* Task to complete
Return the data below unchanged. Drop any pictures.

[[ Data to process open ]]

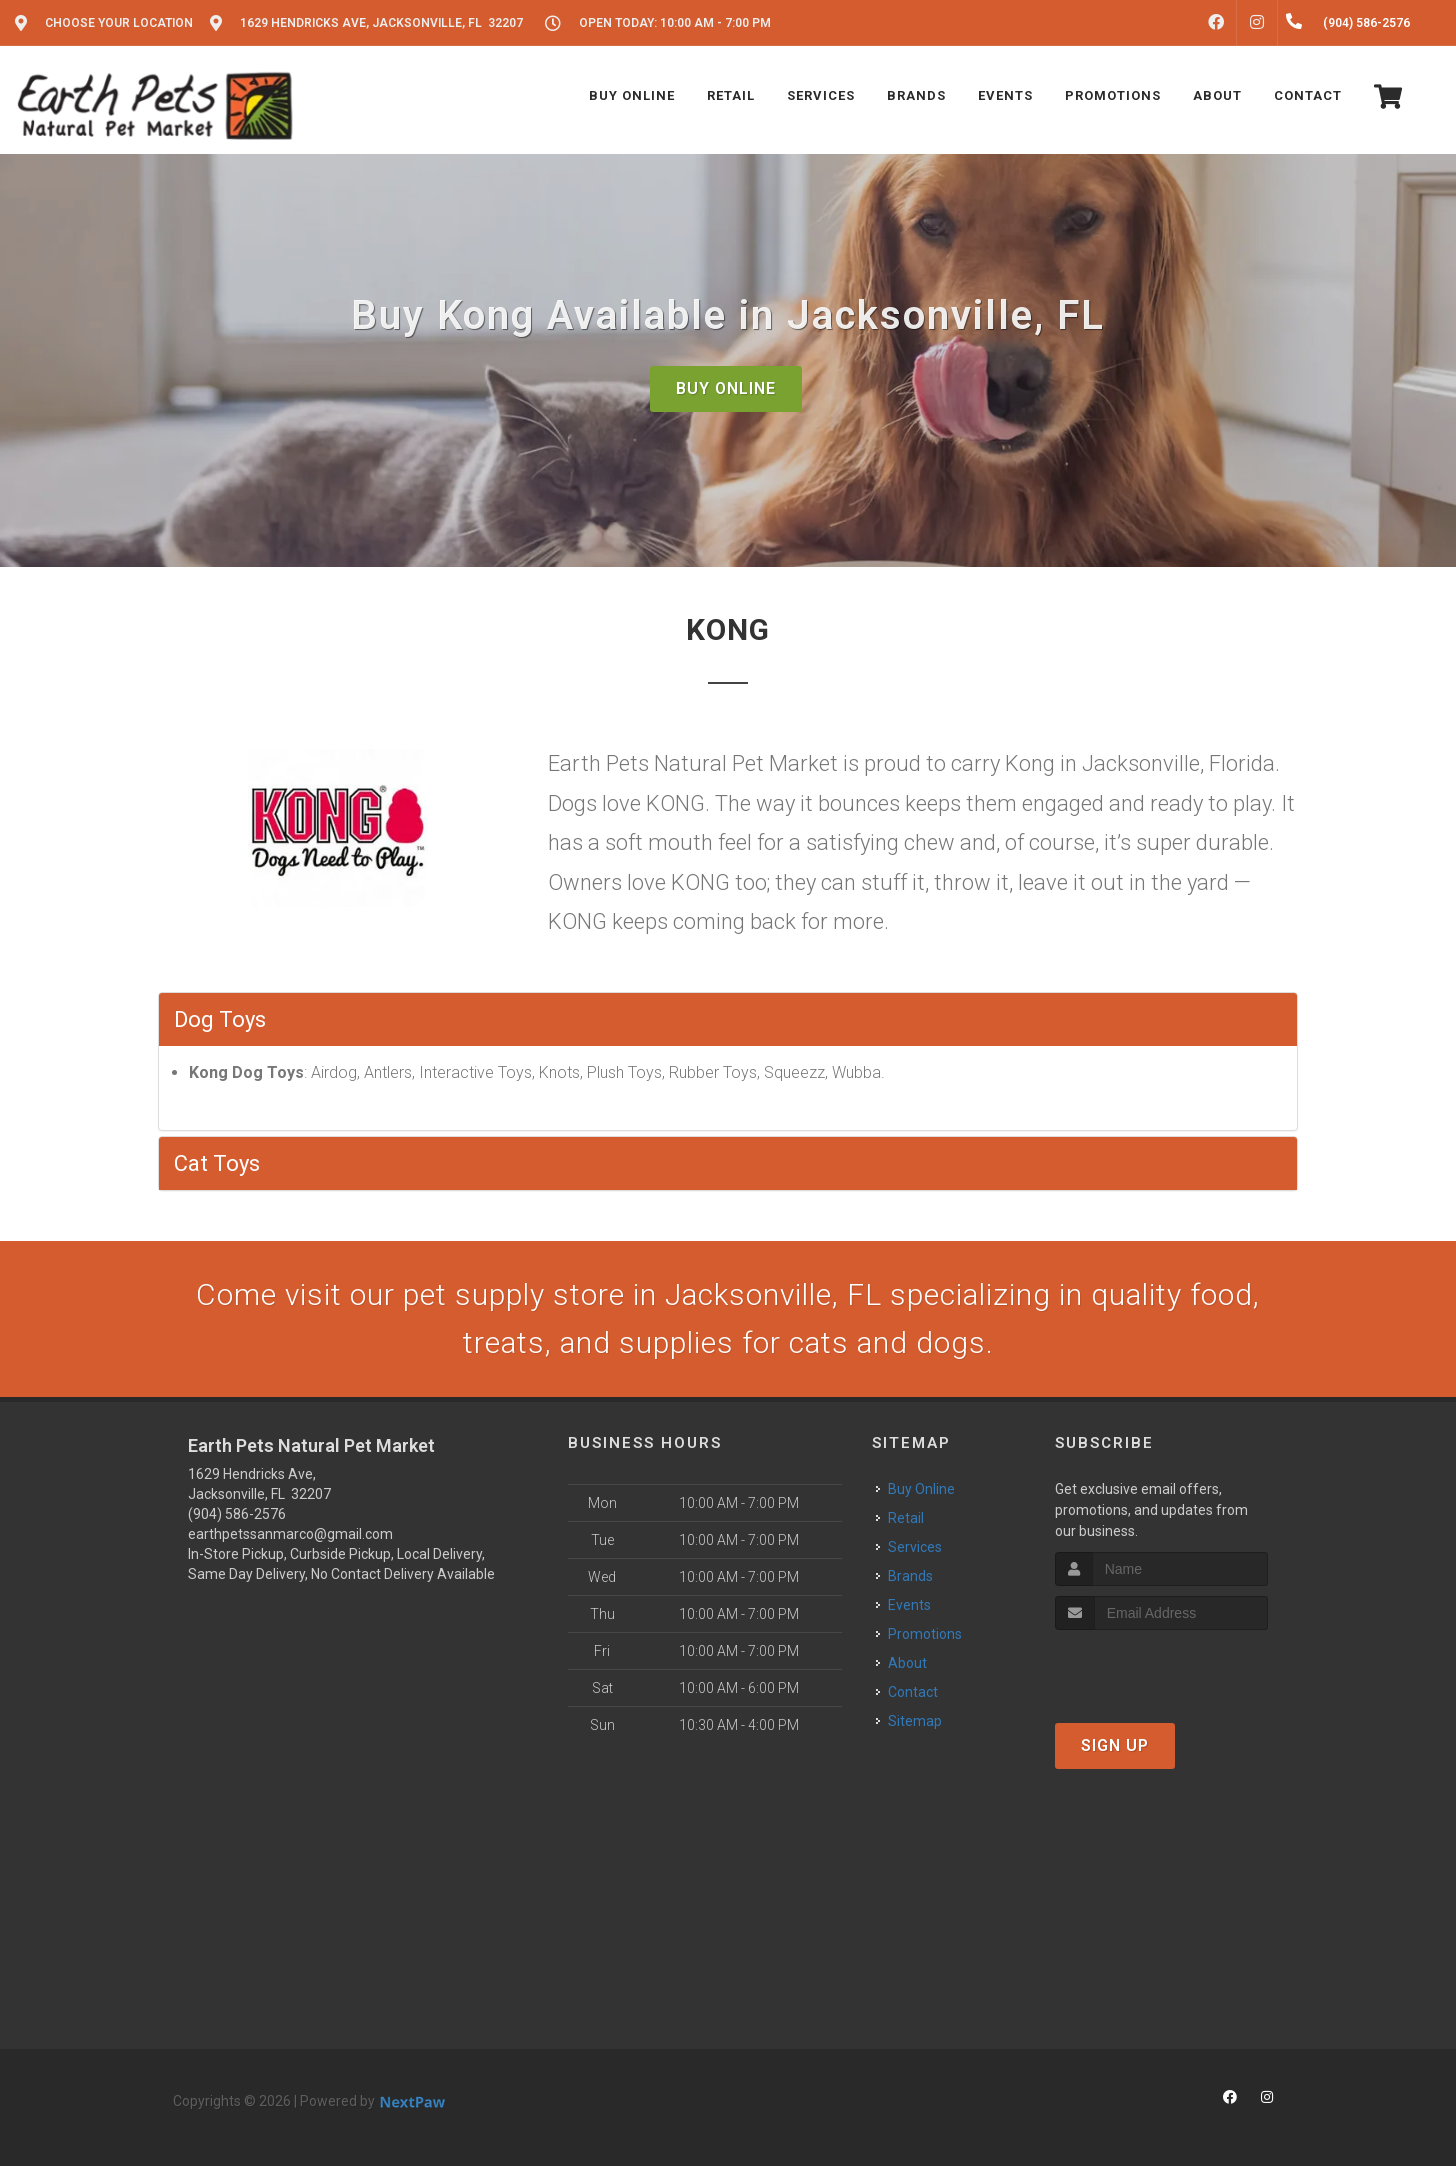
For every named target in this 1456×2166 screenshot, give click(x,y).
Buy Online (726, 388)
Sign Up (1115, 1745)
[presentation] (1161, 1667)
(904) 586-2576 (237, 1514)
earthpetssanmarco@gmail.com (290, 1534)
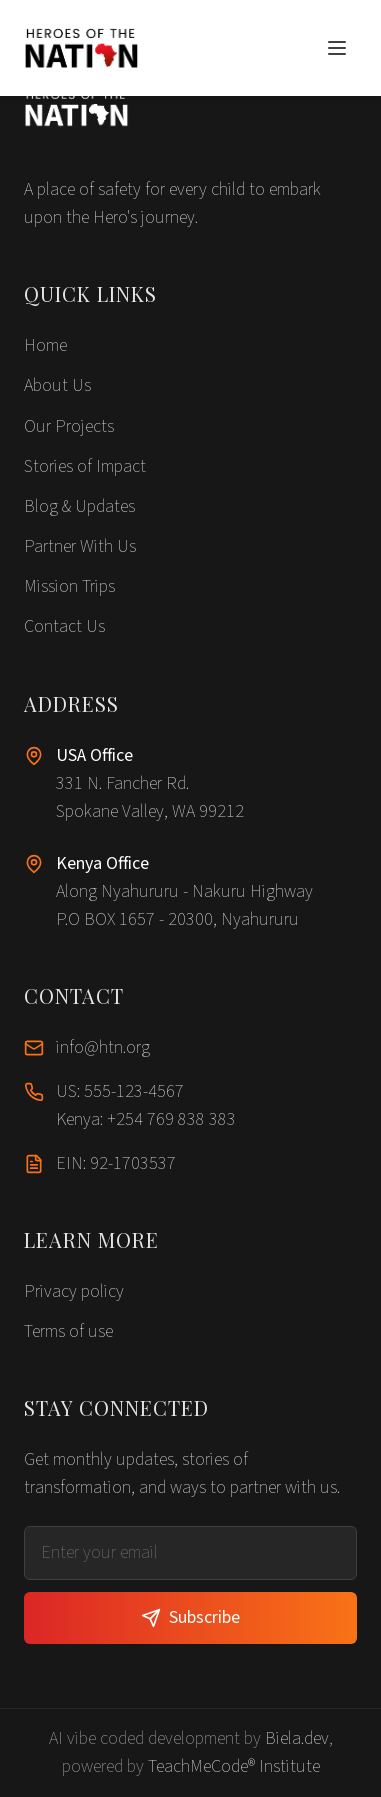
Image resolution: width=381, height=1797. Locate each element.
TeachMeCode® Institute (234, 1766)
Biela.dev (297, 1738)
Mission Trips (69, 586)
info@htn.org (103, 1047)
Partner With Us (80, 546)
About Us (57, 385)
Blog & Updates (79, 506)
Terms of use (68, 1331)
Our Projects (69, 426)
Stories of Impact (85, 466)
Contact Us (64, 626)
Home (45, 345)
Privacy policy (74, 1291)
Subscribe (190, 1617)
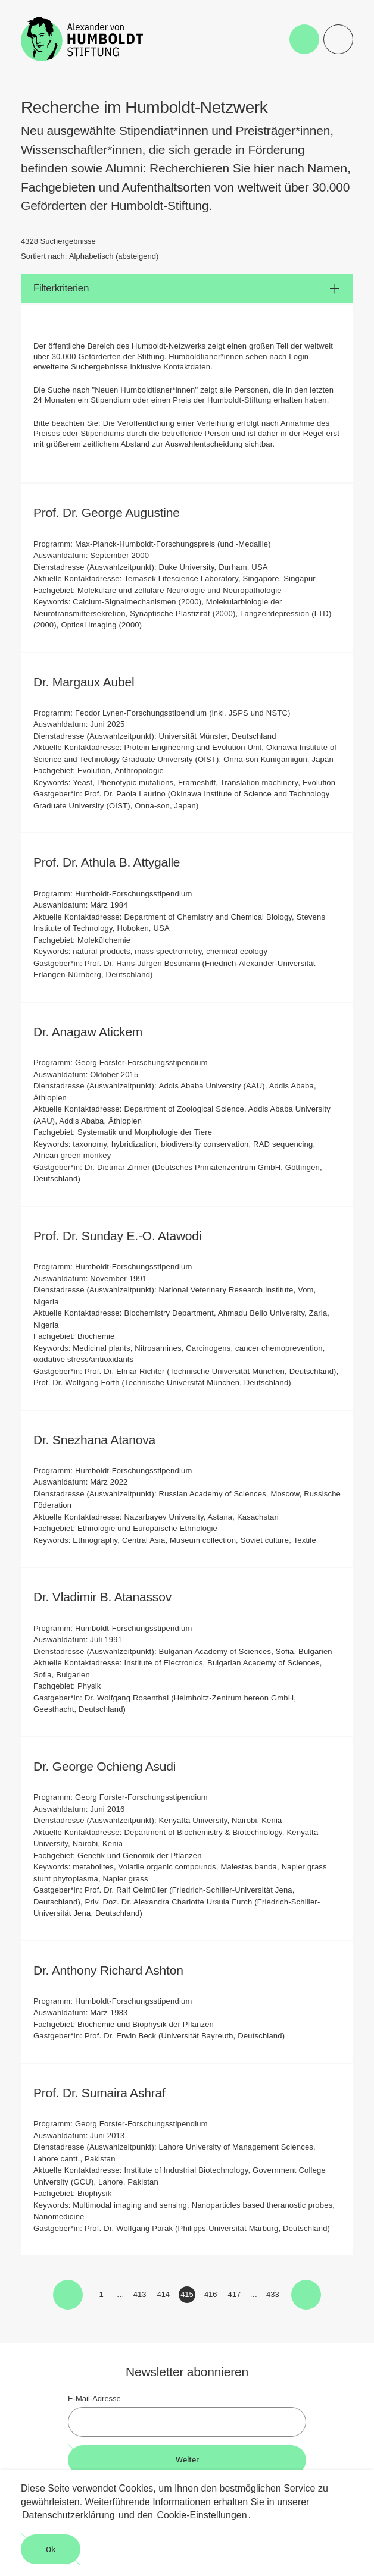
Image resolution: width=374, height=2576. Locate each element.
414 (164, 2296)
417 (235, 2296)
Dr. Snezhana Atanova (102, 1440)
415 (187, 2296)
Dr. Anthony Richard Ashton (116, 1970)
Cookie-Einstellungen (202, 2515)
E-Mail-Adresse (94, 2398)
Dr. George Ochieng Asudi (112, 1766)
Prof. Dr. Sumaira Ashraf (107, 2093)
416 (211, 2296)
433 (273, 2296)
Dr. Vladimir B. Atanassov (110, 1597)
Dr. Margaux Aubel (91, 682)
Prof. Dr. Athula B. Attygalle (114, 862)
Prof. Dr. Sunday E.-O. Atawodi (125, 1235)
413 (140, 2296)
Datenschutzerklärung (68, 2515)
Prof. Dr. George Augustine (114, 512)
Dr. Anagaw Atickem (95, 1031)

[[ Data to process closed ]]

* Solution for this problem
For every named target in this 1456×2166 screenshot, give click(x,y).
Buy Online (726, 388)
Sign Up (1115, 1745)
[presentation] (1161, 1667)
(904) 586-2576 (237, 1514)
earthpetssanmarco@gmail.com (290, 1534)
Image resolution: width=381, height=1797. Locate each element.
TeachMeCode® Institute (234, 1766)
Biela.dev (297, 1738)
Mission Trips (69, 586)
info@htn.org (103, 1047)
Partner With Us (80, 546)
About Us (57, 385)
Blog & Updates (79, 506)
Terms of use (68, 1331)
Our Projects (69, 426)
Stories of Impact (85, 466)
Contact Us (64, 626)
Home (45, 345)
Privacy policy (74, 1291)
Subscribe (190, 1617)
Image resolution: width=374, height=2576. Locate each element.
414 (164, 2296)
417 (235, 2296)
Dr. Snezhana Atanova (102, 1440)
415 (187, 2296)
Dr. Anthony Richard Ashton (116, 1970)
Cookie-Einstellungen (202, 2515)
E-Mail-Adresse (94, 2398)
Dr. George Ochieng Asudi (112, 1766)
Prof. Dr. Sumaira Ashraf (107, 2093)
416 (211, 2296)
433 (273, 2296)
Dr. Vladimir B. Atanassov (110, 1597)
Dr. Margaux Aubel (91, 682)
Prof. Dr. Athula B. Attygalle (114, 862)
Prof. Dr. Sunday E.-O. Atawodi (125, 1235)
413 (140, 2296)
Datenschutzerklärung (68, 2515)
Prof. Dr. George Augustine (114, 512)
Dr. Anagaw Atickem (95, 1031)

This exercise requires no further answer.